What to produce: Range to reproduce from the entries below: the line with "tahunan, melainkan momentum", the line with "mewujudkan perdamaian dunia yang abadi.", and every line in between. Give them exactly and give nothing else.
::::::::
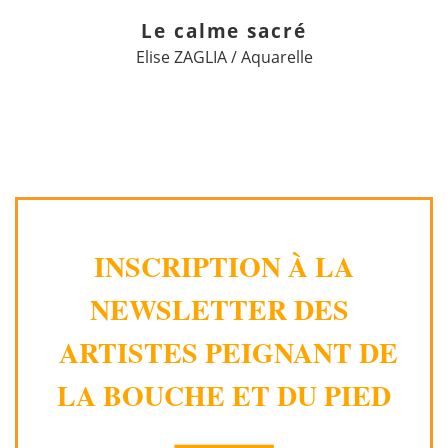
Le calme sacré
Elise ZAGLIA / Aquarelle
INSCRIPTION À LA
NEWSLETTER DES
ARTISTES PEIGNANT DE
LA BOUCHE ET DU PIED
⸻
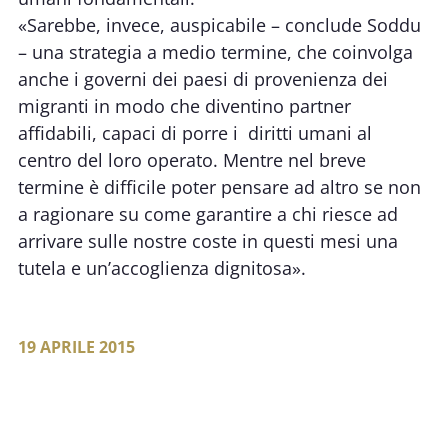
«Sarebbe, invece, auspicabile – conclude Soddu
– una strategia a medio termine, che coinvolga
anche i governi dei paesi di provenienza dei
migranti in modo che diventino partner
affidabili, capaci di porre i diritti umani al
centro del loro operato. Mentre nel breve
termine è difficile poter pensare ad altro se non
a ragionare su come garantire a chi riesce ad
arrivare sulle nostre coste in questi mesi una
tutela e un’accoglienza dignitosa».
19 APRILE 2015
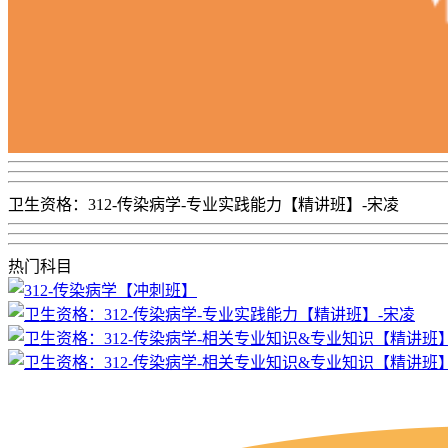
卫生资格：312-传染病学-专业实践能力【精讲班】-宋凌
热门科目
::::::::
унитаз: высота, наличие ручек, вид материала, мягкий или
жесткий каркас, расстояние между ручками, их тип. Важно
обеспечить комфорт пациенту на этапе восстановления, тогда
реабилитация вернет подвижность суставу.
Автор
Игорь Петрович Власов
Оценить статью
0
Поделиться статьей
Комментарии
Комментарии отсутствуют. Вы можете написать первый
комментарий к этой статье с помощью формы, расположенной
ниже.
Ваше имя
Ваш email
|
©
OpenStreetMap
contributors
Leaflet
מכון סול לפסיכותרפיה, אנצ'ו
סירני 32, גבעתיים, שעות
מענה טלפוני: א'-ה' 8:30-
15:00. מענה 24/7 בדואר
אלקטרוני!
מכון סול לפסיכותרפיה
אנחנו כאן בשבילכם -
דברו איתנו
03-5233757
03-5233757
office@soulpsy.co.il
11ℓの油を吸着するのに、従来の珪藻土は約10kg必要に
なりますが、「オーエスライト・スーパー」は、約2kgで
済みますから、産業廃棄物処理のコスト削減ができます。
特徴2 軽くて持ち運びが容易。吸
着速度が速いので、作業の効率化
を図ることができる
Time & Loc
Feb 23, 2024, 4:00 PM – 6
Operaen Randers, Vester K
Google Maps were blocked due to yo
::::::::
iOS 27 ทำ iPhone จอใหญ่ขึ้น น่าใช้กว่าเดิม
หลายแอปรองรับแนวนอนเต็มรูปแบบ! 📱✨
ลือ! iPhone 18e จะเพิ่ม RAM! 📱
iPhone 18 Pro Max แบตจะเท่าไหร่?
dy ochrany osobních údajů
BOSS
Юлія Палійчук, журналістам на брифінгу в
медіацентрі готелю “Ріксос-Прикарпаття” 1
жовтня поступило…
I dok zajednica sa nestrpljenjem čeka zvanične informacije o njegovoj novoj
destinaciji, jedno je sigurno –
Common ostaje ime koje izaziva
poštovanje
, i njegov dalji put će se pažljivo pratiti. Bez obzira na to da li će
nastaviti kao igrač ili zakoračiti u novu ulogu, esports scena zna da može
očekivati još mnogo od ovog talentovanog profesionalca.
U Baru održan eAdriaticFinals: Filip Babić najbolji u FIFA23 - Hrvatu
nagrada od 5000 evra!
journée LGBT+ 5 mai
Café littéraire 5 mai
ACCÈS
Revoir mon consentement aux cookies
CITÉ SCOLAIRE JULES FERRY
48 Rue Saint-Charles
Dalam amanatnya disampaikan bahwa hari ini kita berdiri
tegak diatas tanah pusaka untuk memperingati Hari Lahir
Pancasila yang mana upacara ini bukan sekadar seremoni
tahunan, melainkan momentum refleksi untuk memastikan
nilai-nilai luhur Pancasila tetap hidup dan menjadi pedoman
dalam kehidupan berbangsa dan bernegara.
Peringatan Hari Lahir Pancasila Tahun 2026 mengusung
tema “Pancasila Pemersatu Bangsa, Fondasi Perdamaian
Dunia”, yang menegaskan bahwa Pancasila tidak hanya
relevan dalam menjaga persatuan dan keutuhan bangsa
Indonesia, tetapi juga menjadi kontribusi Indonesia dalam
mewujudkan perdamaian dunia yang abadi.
::::::::
Response area:
tahunan, melainkan momentum refleksi untuk memastikan
nilai-nilai luhur Pancasila tetap hidup dan menjadi pedoman
dalam kehidupan berbangsa dan bernegara.
Peringatan Hari Lahir Pancasila Tahun 2026 mengusung
tema “Pancasila Pemersatu Bangsa, Fondasi Perdamaian
Dunia”, yang menegaskan bahwa Pancasila tidak hanya
relevan dalam menjaga persatuan dan keutuhan bangsa
Indonesia, tetapi juga menjadi kontribusi Indonesia dalam
mewujudkan perdamaian dunia yang abadi.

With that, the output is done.